Many lectures and curricula begin with a definition – one commonly used in WONCA is:

- A doctor who is trained to deal with people across all life stages
- A medical generalist who can deal with all types of health problem at point of first contact in a community setting, and
- Offering a service that is comprehensive, accessible, focuses on a specific community, allows continuity over time, and is centred on the care of people - not specific parts of their body or diseases.[1]

I have seen three broad models of Family Medicine worldwide:-
- Single handed practitioner, with a list of patients who may or may not live locally: there may be one other member of staff supporting the doctor. The personal link over time can be strong, as this doctor is solely responsible for their patients.
- A group practice, with several doctors, often also with nurses and health care assistants.
- A ‘department’ or other institutional setting, in a hospital alongside other specialist services.
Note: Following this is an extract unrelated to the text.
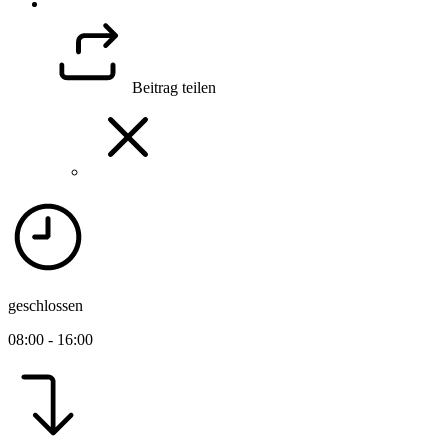
Beitrag teilen
geschlossen
08:00 - 16:00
But, whichever model exists, within that we also need to look at the following variables:

1. Scope of practice- many family doctors are not using the full scope of the discipline in their particular setting or practice. For example, in U.K. family doctors are trained to see adults and children, also to do routine gynaecological and women’s and men’s health work – but in some countries family doctors only see adults, or do not do contraception or cervical cytology checks.
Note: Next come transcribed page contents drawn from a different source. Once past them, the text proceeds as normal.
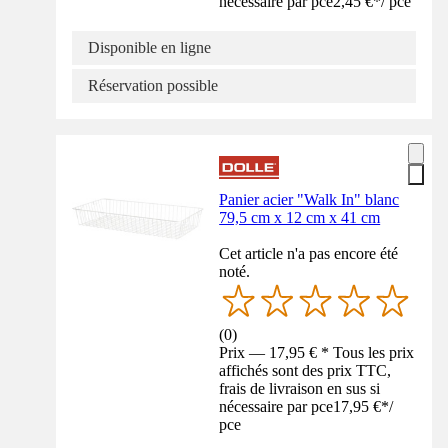
nécessaire par pce
2,45 €
*
/
pce
Disponible en ligne
Réservation possible
Panier acier "Walk In" blanc
79,5 cm x 12 cm x 41 cm
Cet article n'a pas encore été
noté.
(
0
)
Prix — 17,95 € * Tous les prix
affichés sont des prix TTC,
frais de livraison en sus si
nécessaire par pce
17,95 €
*
/
pce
2. Relation to a population – some systems do not incentivise registration or continuity with a family doctor. Patients can switch providers frequently, or bypass primary care and go straight to hospital specialists. In some countries, family doctors may keep a registered ‘list’, but this may not be geographically based. A clinic which does not have continuity with its patients over time cannot easily implement preventive intervention programmes, nor identify unmet health needs and follow up on chronic disease management. And a clinic list which is not geographically based makes working with other agencies (e.g. community leaders, day care services) difficult.

Does this matter?

I think it does, at least at the level of the ‘system’. While individual circumstances and opportunities may vary, a health care system that does not implement the full scope of family medicine is likely to be less cost-effective. A doctor who cannot make a first assessment of most types of problems will not be able to supervise family medicine residents who need to learn to see a full breadth of patients. Individual doctors may choose a specific role in the course of a career which looks ‘less’ like family medicine. But we do need to be able to show the full range of our discipline in each country to allow it to be fully understood and utilised.
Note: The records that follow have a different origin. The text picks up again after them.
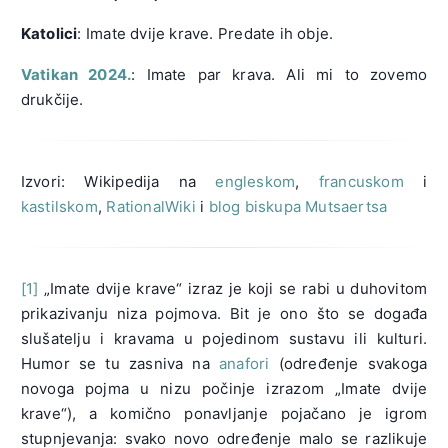
Katolici
: Imate dvije krave. Predate ih obje.
Vatikan 2024.
: Imate par krava. Ali mi to zovemo
drukčije.
Izvori: Wikipedija na
engleskom
,
francuskom
i
kastilskom
,
RationalWiki
i
blog biskupa Mutsaertsa
[1]
„Imate dvije krave“ izraz je koji se rabi u duhovitom
prikazivanju niza pojmova. Bit je ono što se događa
slušatelju i kravama u pojedinom sustavu ili kulturi.
Humor se tu zasniva na
anafori
(određenje svakoga
novoga pojma u nizu počinje izrazom „Imate dvije
krave“), a komično ponavljanje pojačano je igrom
stupnjevanja: svako novo određenje malo se razlikuje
For countries ‘in transition’, where this is not yet possible, it is important both to be able to show some pilot schemes where there is ‘real’ Family Medicine (as in the definition at the beginning of this article), and to be able to discuss honestly and analytically how things would look different if the full ideal of family medicine was implemented across the system. At least in this way we can compare our current reality to a stronger future. It is also important to be clear about this when governments or funders propose a change in the system. Will it increase our ability to combine health promotion, prevention, screening, acute and chronic care for a group of patients over time? Or will the change proposed increase fragmentation and reduce the scope of our practice?

We need constantly to defend family medicine principles and to ensure that we work to enhance these over time.